* [Stored data]:
· · · · · · ·

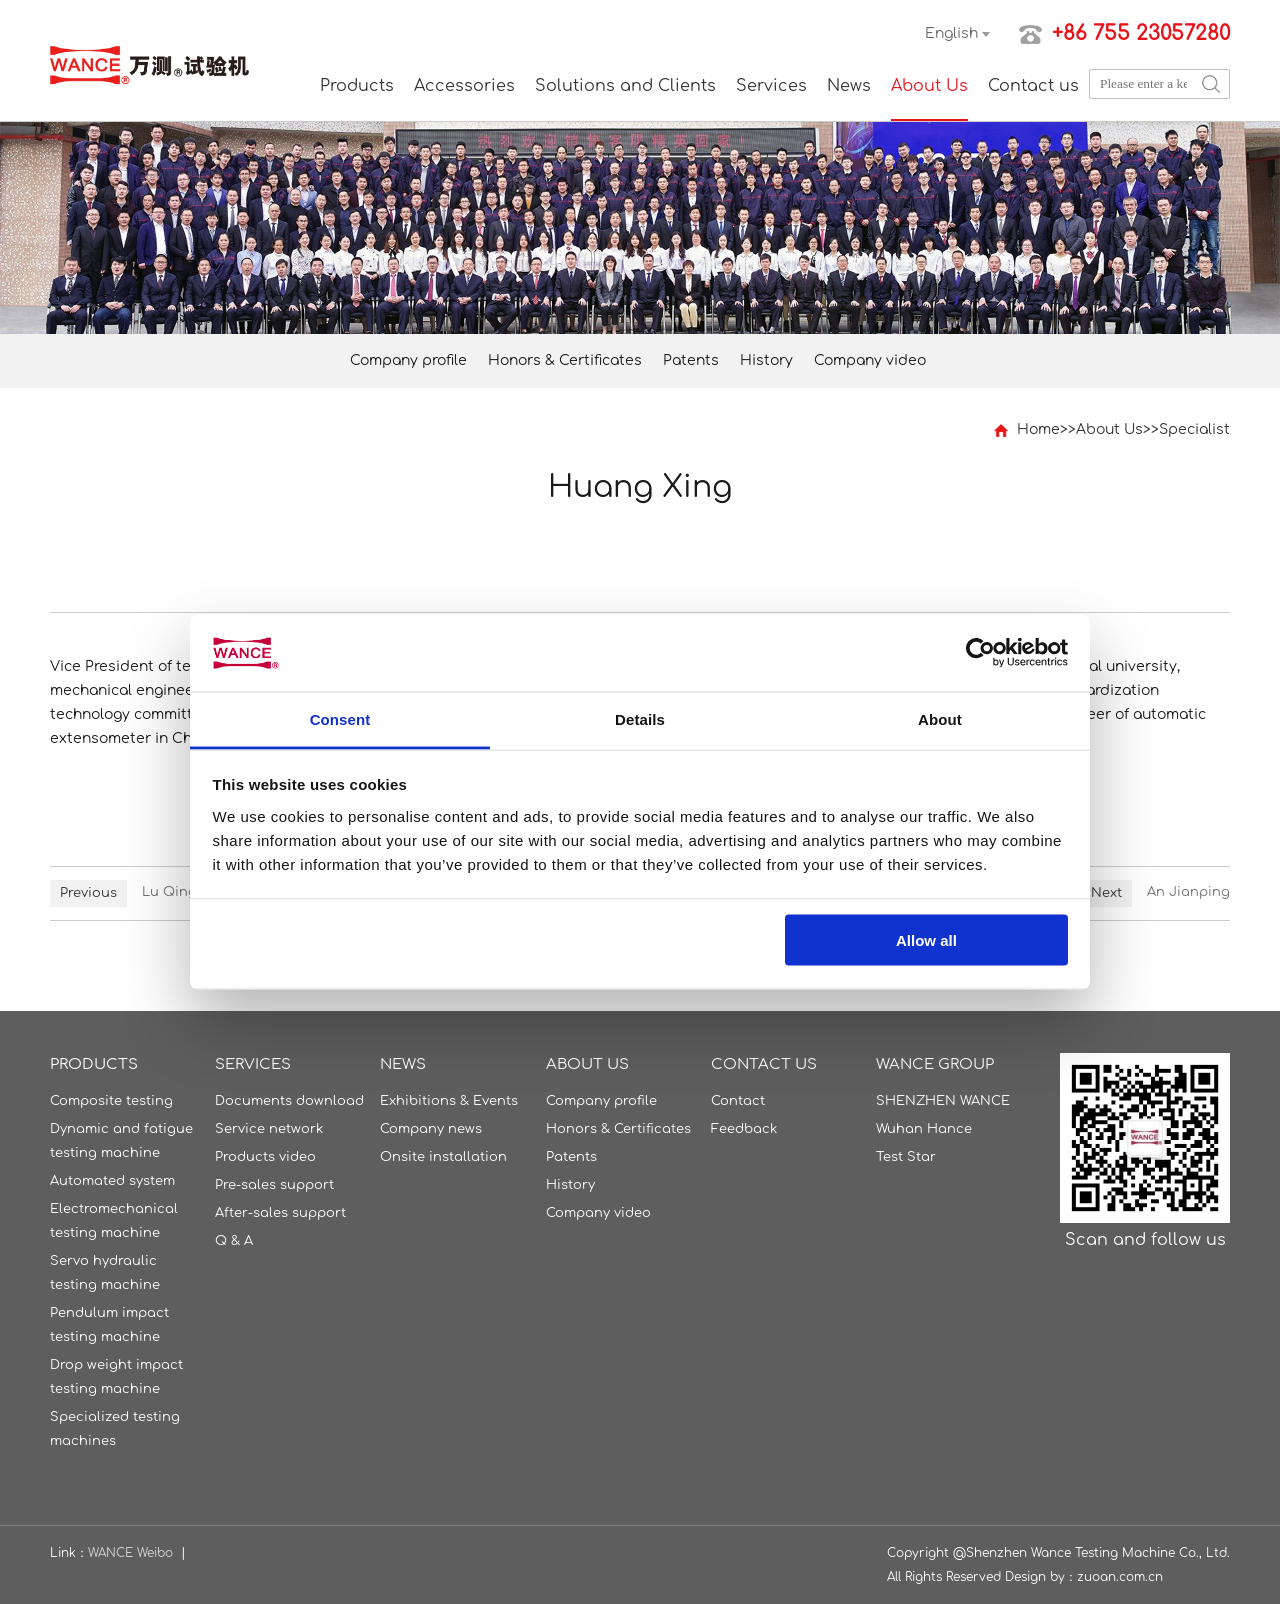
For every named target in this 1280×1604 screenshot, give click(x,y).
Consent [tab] (340, 718)
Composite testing (111, 1101)
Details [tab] (640, 718)
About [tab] (940, 718)
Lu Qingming (186, 892)
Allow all (926, 940)
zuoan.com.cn (1120, 1577)
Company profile (408, 360)
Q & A (234, 1241)
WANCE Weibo (130, 1553)
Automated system (112, 1181)
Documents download (289, 1101)
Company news (431, 1129)
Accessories (464, 86)
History (766, 360)
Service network (269, 1129)
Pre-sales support (274, 1185)
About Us (929, 86)
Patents (691, 360)
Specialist (1194, 429)
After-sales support (280, 1213)
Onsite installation (443, 1157)
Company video (870, 360)
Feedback (744, 1129)
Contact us (1033, 86)
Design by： (1041, 1577)
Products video (265, 1157)
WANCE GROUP (935, 1064)
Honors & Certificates (565, 360)
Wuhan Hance (924, 1129)
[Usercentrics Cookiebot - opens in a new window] (980, 653)
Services (771, 86)
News (849, 86)
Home (1038, 429)
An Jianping (1188, 892)
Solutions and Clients (625, 86)
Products (357, 86)
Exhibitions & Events (449, 1101)
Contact (738, 1101)
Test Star (906, 1157)
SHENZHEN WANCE (943, 1101)
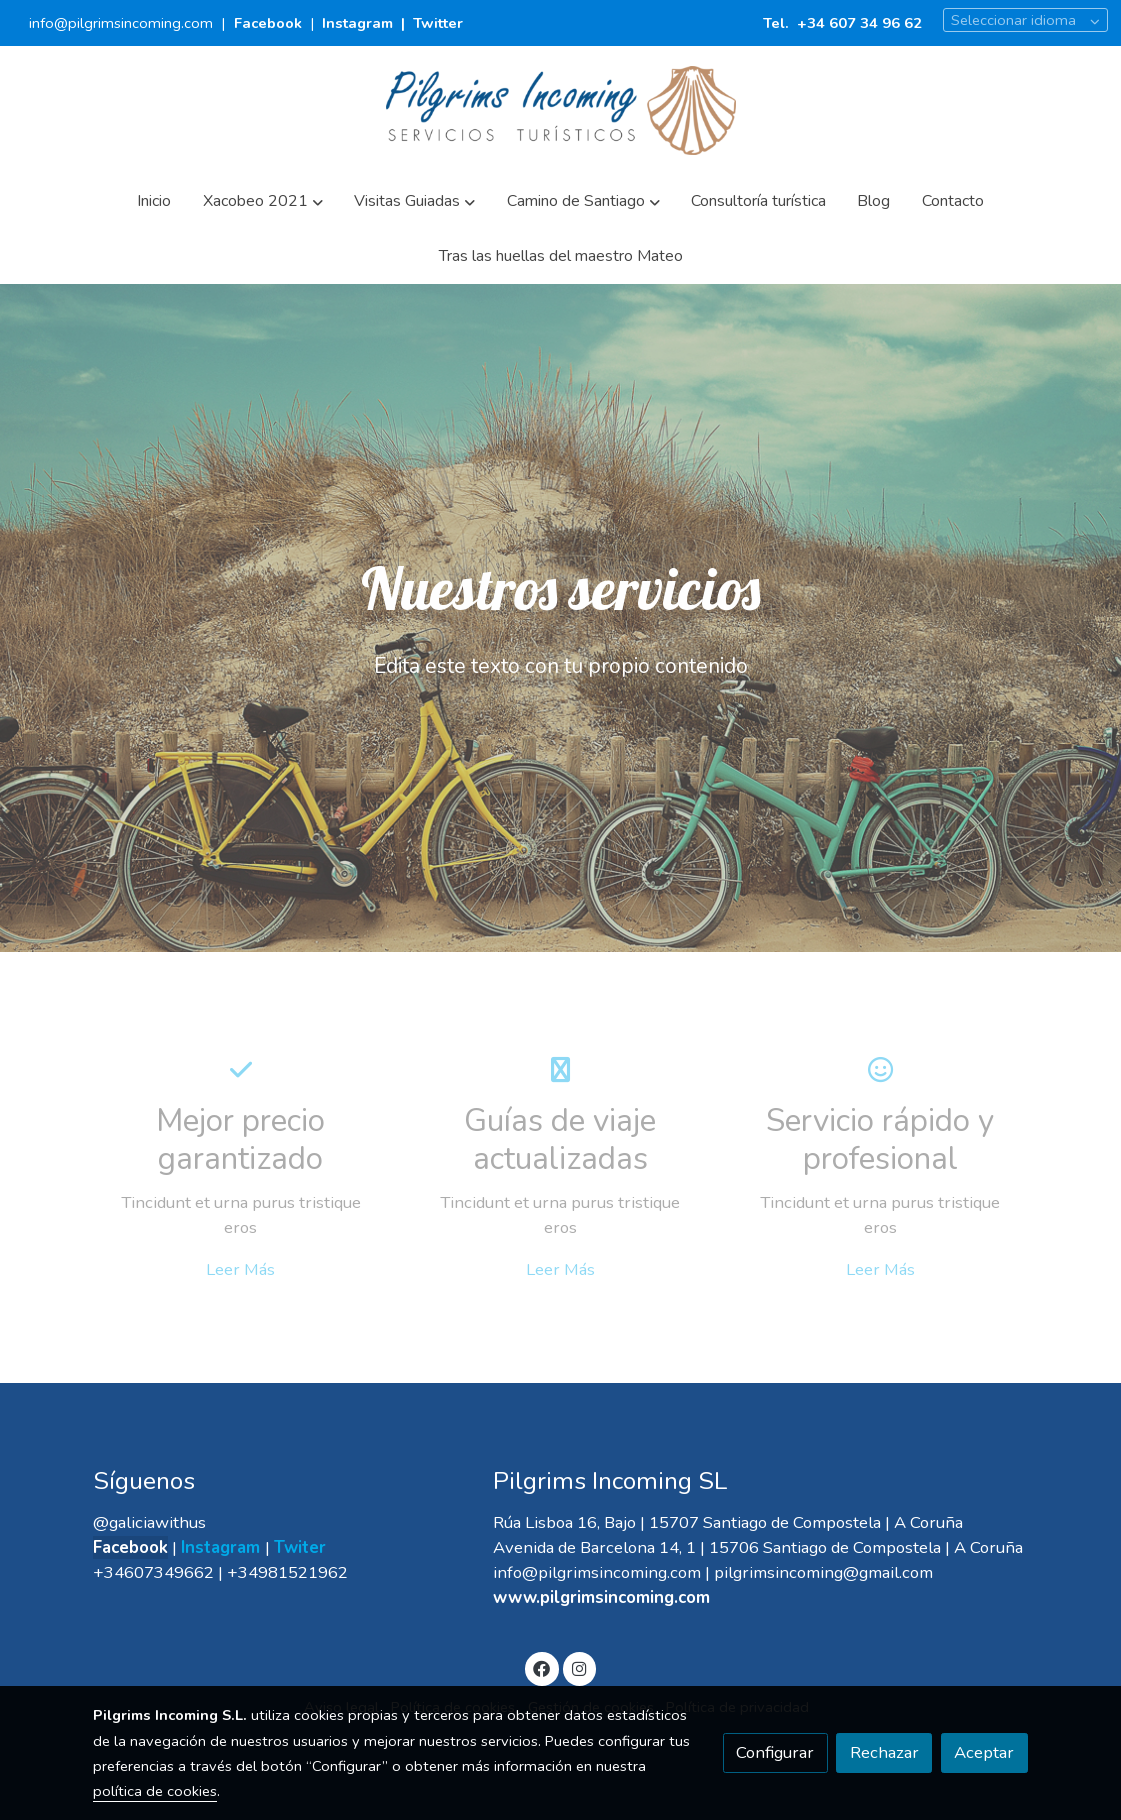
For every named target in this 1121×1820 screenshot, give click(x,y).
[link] (561, 111)
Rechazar (884, 1752)
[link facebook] (542, 1667)
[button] (262, 202)
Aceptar (984, 1752)
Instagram (357, 23)
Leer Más (240, 1269)
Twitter (438, 23)
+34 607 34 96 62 (859, 23)
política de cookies (155, 1791)
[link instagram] (579, 1667)
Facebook (270, 23)
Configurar (775, 1752)
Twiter (300, 1547)
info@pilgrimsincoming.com (121, 23)
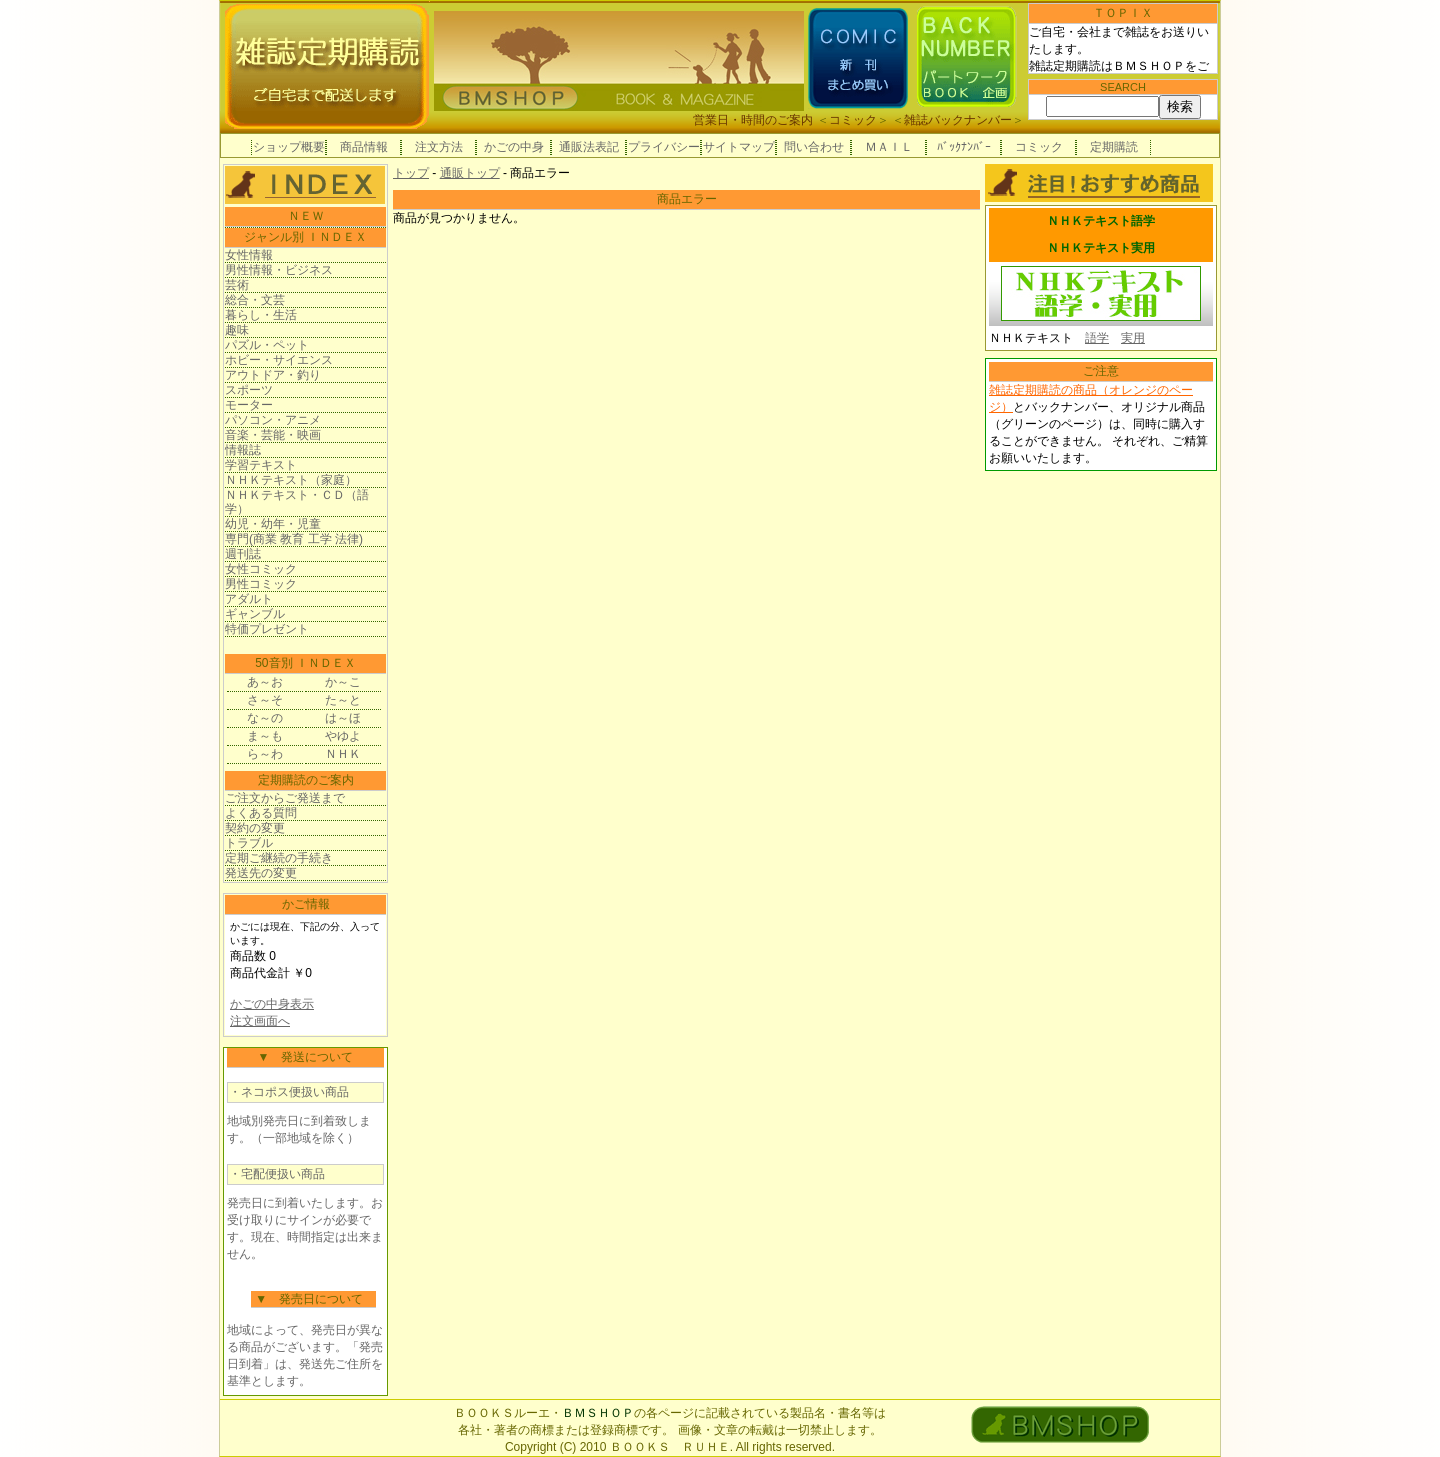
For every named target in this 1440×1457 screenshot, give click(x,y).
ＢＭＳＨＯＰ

· · · · · · ·

* [Problem to work on]:
Restate the material above word for word, omitting the pictures.

* [Response below]:
For every named target in this 1280×1604 screenshot, give click(x,y).
Consent [tab] (340, 718)
Composite testing (111, 1101)
Details [tab] (640, 718)
About [tab] (940, 718)
Lu Qingming (186, 892)
Allow all (926, 940)
zuoan.com.cn (1120, 1577)
Company profile (408, 360)
Q & A (234, 1241)
WANCE Weibo (130, 1553)
Automated system (112, 1181)
Documents download (289, 1101)
Company news (431, 1129)
Accessories (464, 86)
History (766, 360)
Service network (269, 1129)
Pre-sales support (274, 1185)
About Us (929, 86)
Patents (691, 360)
Specialist (1194, 429)
After-sales support (280, 1213)
Onsite installation (443, 1157)
Company video (870, 360)
Feedback (744, 1129)
Contact us (1033, 86)
Design by： (1041, 1577)
Products video (265, 1157)
WANCE GROUP (935, 1064)
Honors & Certificates (565, 360)
Wuhan Hance (924, 1129)
[Usercentrics Cookiebot - opens in a new window] (980, 653)
Services (771, 86)
News (849, 86)
Home (1038, 429)
An Jianping (1188, 892)
Solutions and Clients (625, 86)
Products (357, 86)
Exhibitions & Events (449, 1101)
Contact (738, 1101)
Test Star (906, 1157)
SHENZHEN WANCE (943, 1101)
For every named target in this 1121×1820 screenshot, give click(x,y).
[link] (561, 111)
Rechazar (884, 1752)
[link facebook] (542, 1667)
[button] (262, 202)
Aceptar (984, 1752)
Instagram (357, 23)
Leer Más (240, 1269)
Twitter (438, 23)
+34 607 34 96 62 (859, 23)
política de cookies (155, 1791)
[link instagram] (579, 1667)
Facebook (270, 23)
Configurar (775, 1752)
Twiter (300, 1547)
info@pilgrimsincoming.com (121, 23)
For every named target in this 1440×1457 screenshot, give click(x,y).
ＢＭＳＨＯＰ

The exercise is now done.